Freiburgs auffälligster Feldspieler nach Rating war Johan Manzambi mit 8,0. Er war stark in direkten Duellen und blieb in seinen Dribblings ohne Fehlversuch, zudem zog er viele Fouls. Dennoch blieb auch über seine Aktionen die zentrale Hürde bestehen, dass Freiburg insgesamt zu selten in Schusspositionen kam und die wenigen Abschlüsse kaum Druck auf Lawal erzeugten.

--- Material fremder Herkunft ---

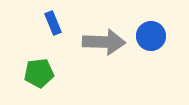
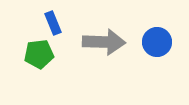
blue circle: moved 6 px right, 6 px down
green pentagon: moved 19 px up
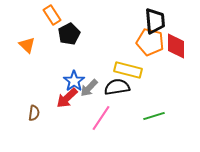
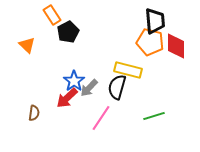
black pentagon: moved 1 px left, 2 px up
black semicircle: rotated 65 degrees counterclockwise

Genk wiederum verwaltete die Schlussphase auch über Wechsel ab der 77. Minute, ohne dass sich am Kräfteverhältnis in den Abschlusszahlen noch etwas änderte.
Zusammenfassung
- Genk gewann in der UEFA Europa League 2025-2026 Finalspiele mit 1:0 gegen den SC Freiburg.
- Ein Freiburger Tor wurde in der achten Minute wegen Abseits aberkannt, Genk traf in der 24. Minute durch El Ouahdi nach Heynen-Vorlage.
- Bei nahezu ausgeglichenem Ballbesitz kippte die Partie über die Chancenverteilung deutlich zu Genk, mit 17:4 Schüssen und 0,85:0,26 Expected Goals.
- Freiburg blieb trotz mehrerer Wechsel in der zweiten Halbzeit offensiv statistisch kaum präsent und kam nur zu einem Schuss aufs Tor.
- El Ouahdi stach mit Tor und Rating 8,5 heraus, Manzambi war Freiburgs auffälligster Akteur nach Rating mit 8,0, ohne dass daraus mehr Abschlüsse entstanden.